■ **REQUIRED ACTION**
When you reach the line with "Extract all elements" in the records below, begin transcribing exactly and continue up to and including the line with "List all visible", leaving out every picture.

■ **Data items**
________________________________________
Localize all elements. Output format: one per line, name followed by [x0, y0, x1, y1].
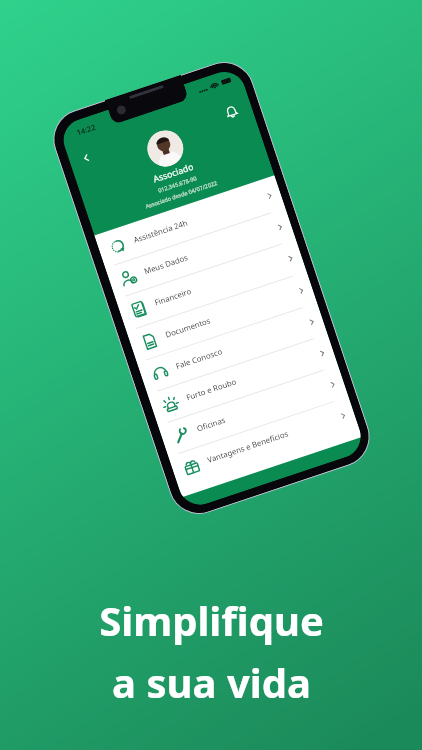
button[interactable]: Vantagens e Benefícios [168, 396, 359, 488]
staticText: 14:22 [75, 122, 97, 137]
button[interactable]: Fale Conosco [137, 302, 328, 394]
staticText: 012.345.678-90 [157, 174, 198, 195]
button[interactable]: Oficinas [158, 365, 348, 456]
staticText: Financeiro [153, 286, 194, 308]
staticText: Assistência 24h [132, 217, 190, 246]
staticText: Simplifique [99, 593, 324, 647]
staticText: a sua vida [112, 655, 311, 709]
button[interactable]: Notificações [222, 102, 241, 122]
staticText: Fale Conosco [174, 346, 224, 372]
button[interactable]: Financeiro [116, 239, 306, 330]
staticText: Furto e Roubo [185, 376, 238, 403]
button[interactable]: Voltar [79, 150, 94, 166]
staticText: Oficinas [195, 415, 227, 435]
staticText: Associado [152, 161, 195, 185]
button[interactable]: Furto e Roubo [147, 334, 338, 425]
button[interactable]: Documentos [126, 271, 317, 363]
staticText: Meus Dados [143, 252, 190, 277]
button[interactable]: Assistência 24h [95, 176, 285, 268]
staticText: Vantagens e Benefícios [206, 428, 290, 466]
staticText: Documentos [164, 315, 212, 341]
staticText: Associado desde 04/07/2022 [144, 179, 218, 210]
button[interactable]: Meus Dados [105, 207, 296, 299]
________________________________________
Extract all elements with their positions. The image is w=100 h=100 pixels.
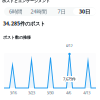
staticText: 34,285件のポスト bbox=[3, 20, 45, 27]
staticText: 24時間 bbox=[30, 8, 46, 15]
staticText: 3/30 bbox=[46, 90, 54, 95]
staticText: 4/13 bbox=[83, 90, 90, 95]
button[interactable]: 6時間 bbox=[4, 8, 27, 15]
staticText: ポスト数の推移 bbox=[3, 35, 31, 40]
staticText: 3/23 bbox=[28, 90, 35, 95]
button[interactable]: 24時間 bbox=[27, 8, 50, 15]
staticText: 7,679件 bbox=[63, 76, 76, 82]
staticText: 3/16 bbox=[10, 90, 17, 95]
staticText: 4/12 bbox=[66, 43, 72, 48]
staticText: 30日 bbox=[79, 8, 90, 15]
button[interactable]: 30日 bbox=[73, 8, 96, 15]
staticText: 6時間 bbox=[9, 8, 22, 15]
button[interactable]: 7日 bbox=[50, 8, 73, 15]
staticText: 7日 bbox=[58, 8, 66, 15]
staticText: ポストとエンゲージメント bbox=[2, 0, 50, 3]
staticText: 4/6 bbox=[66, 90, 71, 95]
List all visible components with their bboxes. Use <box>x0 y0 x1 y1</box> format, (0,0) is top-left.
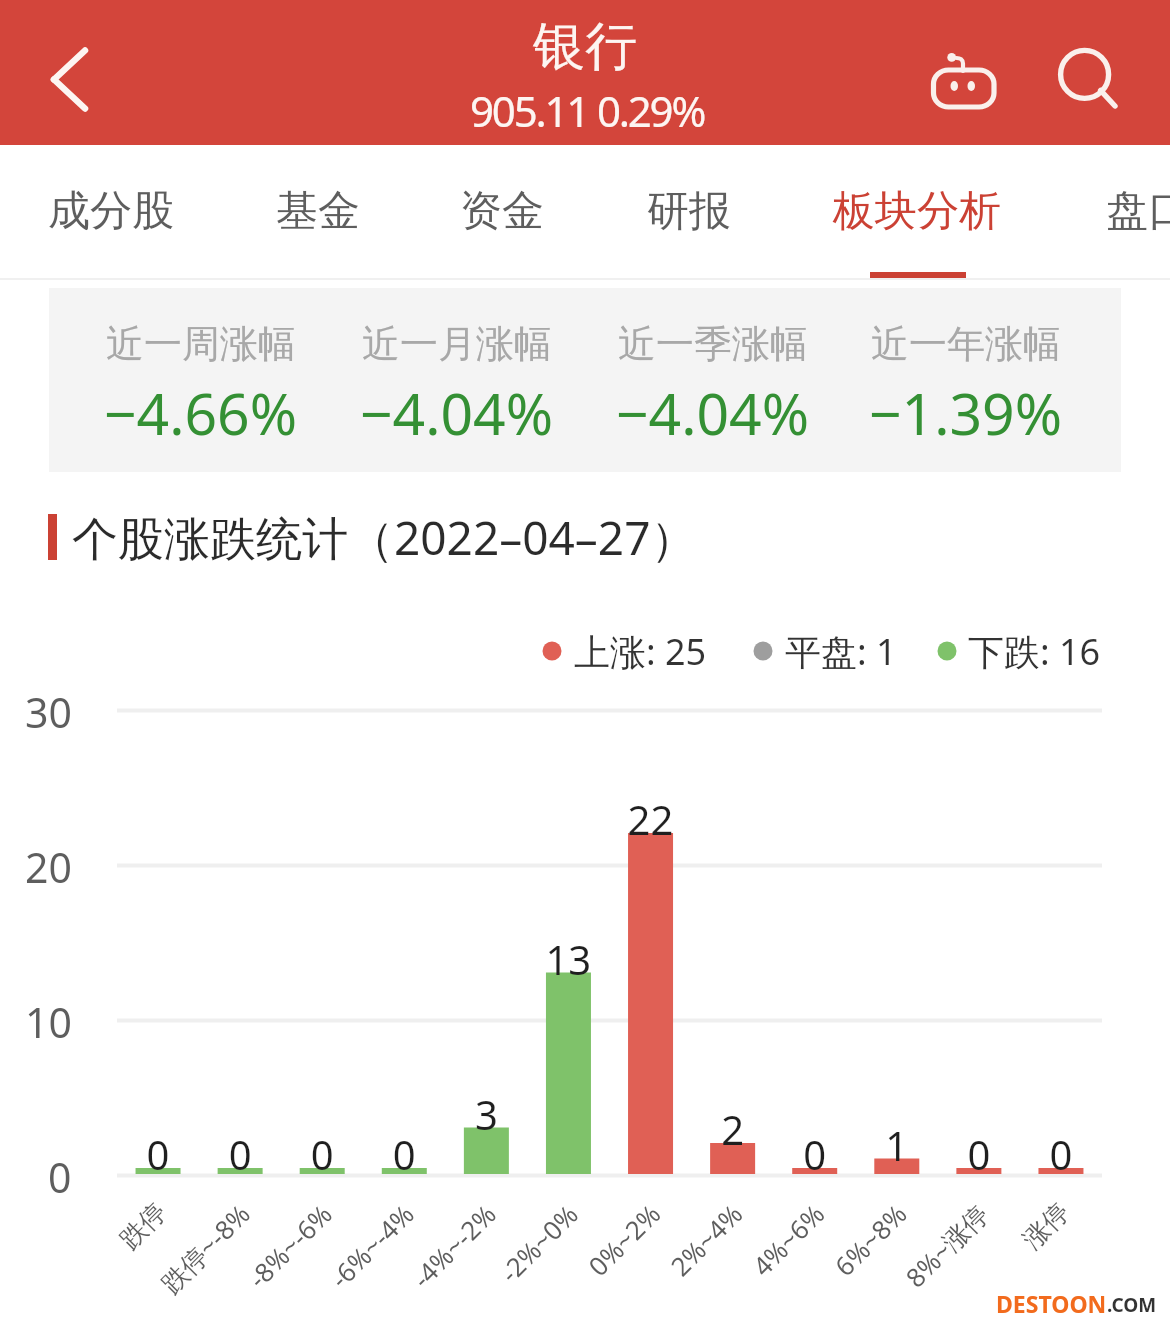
________________________________________
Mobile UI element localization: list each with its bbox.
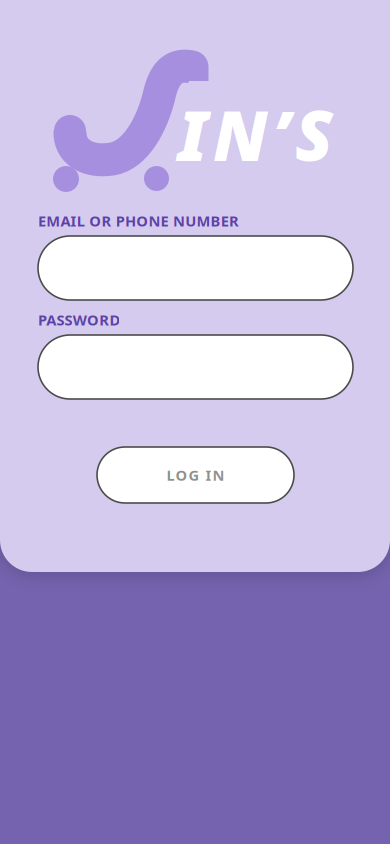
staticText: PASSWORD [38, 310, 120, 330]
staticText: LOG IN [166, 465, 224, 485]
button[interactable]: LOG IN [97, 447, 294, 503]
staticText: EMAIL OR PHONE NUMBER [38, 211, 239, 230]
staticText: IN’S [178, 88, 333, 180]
________________________________________
■ **EXERCISE OUTPUT**
Extract all elements with their positions. The image is w=100 h=100 pixels.
staticText: 34,285件のポスト bbox=[3, 20, 45, 27]
staticText: 24時間 bbox=[30, 8, 46, 15]
staticText: 3/30 bbox=[46, 90, 54, 95]
staticText: 4/13 bbox=[83, 90, 90, 95]
button[interactable]: 6時間 bbox=[4, 8, 27, 15]
staticText: ポスト数の推移 bbox=[3, 35, 31, 40]
staticText: 3/23 bbox=[28, 90, 35, 95]
button[interactable]: 24時間 bbox=[27, 8, 50, 15]
staticText: 7,679件 bbox=[63, 76, 76, 82]
staticText: 3/16 bbox=[10, 90, 17, 95]
staticText: 4/12 bbox=[66, 43, 72, 48]
staticText: 30日 bbox=[79, 8, 90, 15]
button[interactable]: 30日 bbox=[73, 8, 96, 15]
staticText: 6時間 bbox=[9, 8, 22, 15]
button[interactable]: 7日 bbox=[50, 8, 73, 15]
staticText: 7日 bbox=[58, 8, 66, 15]
staticText: ポストとエンゲージメント bbox=[2, 0, 50, 3]
staticText: 4/6 bbox=[66, 90, 71, 95]
List all visible components with their bboxes. Use <box>x0 y0 x1 y1</box> format, (0,0) is top-left.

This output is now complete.